Die Unsicherheit in Kuba beeinträchtigt gravierend die Unternehmer, die oft Opfer von Diebstählen werden, die sie ihrer Mittel berauben, um ihre Geschäfte fortzuführen. Das Kubanische Observatorium für Bürgeraudits berichtete von einem Anstieg der Diebstähle um 232% im Jahr 2024, was einen besorgniserregenden Trend widerspiegelt, der die Unternehmer in eine verletzliche Situation bringt.
Welche Sicherheitsmaßnahmen werden für Unternehmen in Kuba empfohlen?

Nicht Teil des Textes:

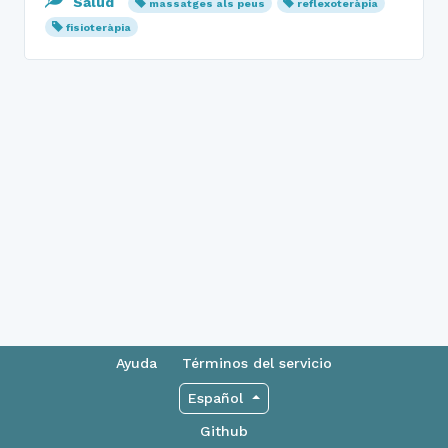
Salud
massatges als peus
reflexoteràpia
fisioteràpia
Ayuda
Términos del servicio
Español
Github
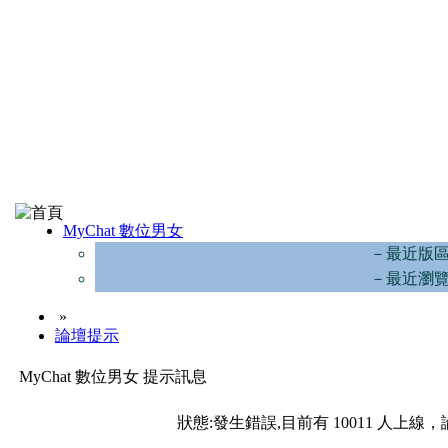
MyChat 數位男女
－最近版
－最近瀏
»
論壇提示
MyChat 數位男女 提示訊息
狀態:發生錯誤,目前有 10011 人上線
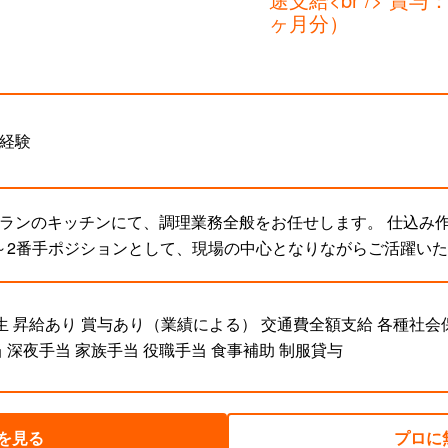
ヶ月分）
経験
ランのキッチンにて、調理業務全般をお任せします。 仕込み作業
堅～2番手ポジションとして、現場の中心となりながらご活躍い
生 昇給あり 賞与あり（業績による） 交通費全額支給 各種社
 深夜手当 家族手当 役職手当 食事補助 制服貸与
を見る
プロに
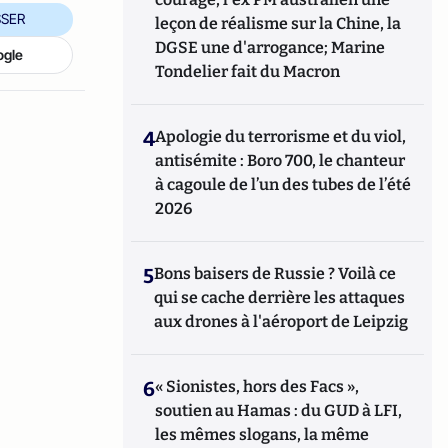
SER
leçon de réalisme sur la Chine, la
DGSE une d'arrogance; Marine
ogle
Tondelier fait du Macron
4
Apologie du terrorisme et du viol,
antisémite : Boro 700, le chanteur
à cagoule de l’un des tubes de l’été
2026
5
Bons baisers de Russie ? Voilà ce
qui se cache derrière les attaques
aux drones à l'aéroport de Leipzig
6
« Sionistes, hors des Facs »,
soutien au Hamas : du GUD à LFI,
les mêmes slogans, la même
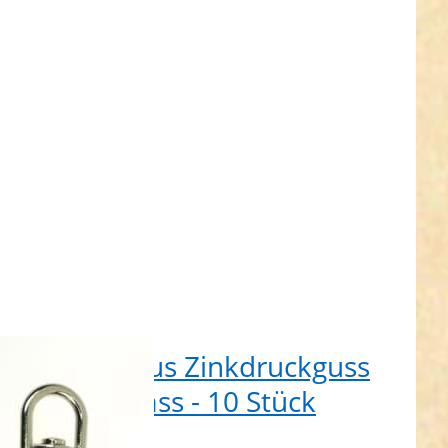
uckguss
13mm
ass - 10
ück
pelwirbel aus Zinkdruckguss
3mm Durchlass - 10 Stück
t lieferbar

Es wird empfohlen, Sicherheitskameras und Alarmsysteme an Türen und Fenstern zu installieren, um den Schutz der Geschäfte zu verbessern. Diese Maßnahme kann helfen, Kriminelle abzuschrecken und im Falle eines Diebstahls Beweise bereitzustellen, wie einige Nutzer in den sozialen Medien nach dem Vorfall mit Lilia Ortiz vorgeschlagen haben.
Wie ist die wirtschaftliche Situation für Unternehmer in Kuba?
Die Unternehmer in Kuba sehen sich einer schwierigen wirtschaftlichen Lage gegenüber, bedingt durch staatliche Bußgelder und ein zunehmend unsicheres Umfeld. Zwischen Juli und September 2024 wurden Bußgelder in Höhe von über 348 Millionen Pesos gegen Privatunternehmen verhängt, was den ohnehin schon komplizierten wirtschaftlichen Rahmen für diejenigen, die auf ihre persönliche Anstrengung angewiesen sind, um voranzukommen, zusätzlich belastet.